Com 37 anos de carreira, Flávio Gomes acumula experiência em diferentes veículos e meios de comunicação. O começo foi em 1982, no finado Popular da Tarde. Depois, passou pela Folha de São Paulo, revistas Placar e Quatro Rodas Clássicos, no canal da TV fechada ESPN e nas rádios Cultura, USP, Jovem Pan, Bandeirantes, Eldorado-ESPN e Estadão ESPN. Além disso, Flávio fundou a Agência Warm Up, que cobriu o mundial de Fórmula 1 para mais de 120 jornais entre 1995 e 2011, e criou o site Grande Prêmio, que completa 25 anos em 2019.

Aliás, o automobilismo é uma paixão do jornalista também fora do ambiente jornalístico, sendo colecionador de carros e piloto de corrida. Outro amor na vida dele é a Portuguesa, sendo um assíduo frequentador do Estádio Canindé, seja nos momentos bons ou ruins do.

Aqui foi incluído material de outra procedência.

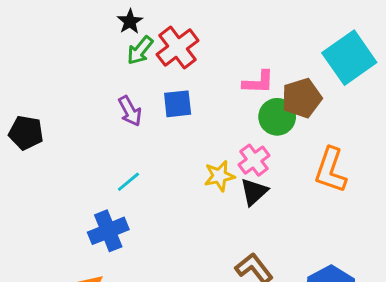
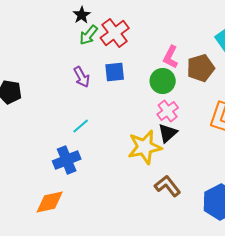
pink L-shape: (258, 82) -> (171, 57), turned 115
green circle: (277, 117) -> (163, 81), moved
yellow star: (219, 176) -> (145, 147), moved, size x1.6

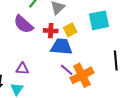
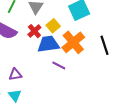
red cross: (51, 31) -> (34, 31), turned -32
orange cross: (82, 75) -> (73, 42), moved

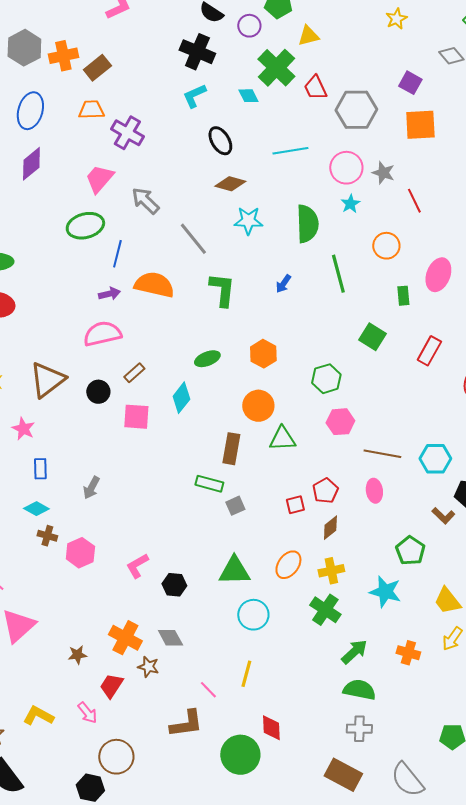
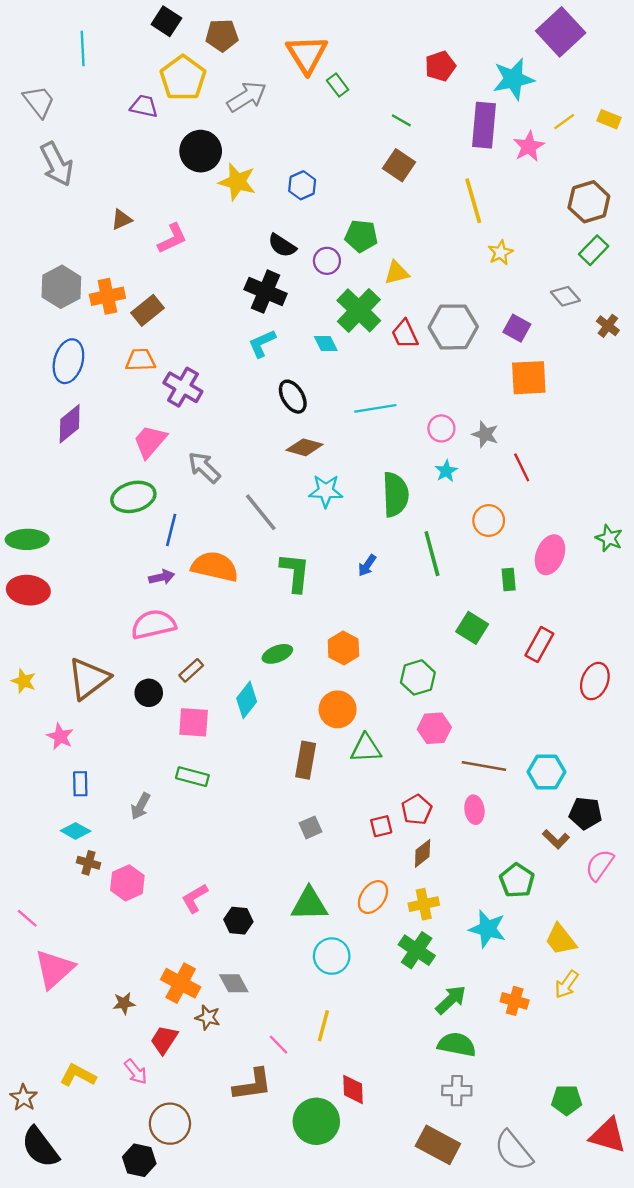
gray hexagon: (356, 110) -> (453, 327), moved
pink circle: (346, 168) -> (441, 428), size x0.7
green rectangle: (209, 484) -> (192, 777), moved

Ao longo de sua extensa carreira, acumulou prêmios, vencendo quatro vezes o Prêmio Aceesp, nas categorias Melhor Repórter, Melhor Apresentador de Rádio e Melhor Blog Esportivo. Atualmente, é comentarista e apresentador no canal Fox Sports e segue comandando o site Grande Prêmio. Na entrevista abaixo, Flávio comenta sobre a forma com que enxerga o jornalismo atual e projeta os próximos anos.

Pochete Jornalismo: como você enxerga o jornalismo atual e a qualidade do conteúdo produzido?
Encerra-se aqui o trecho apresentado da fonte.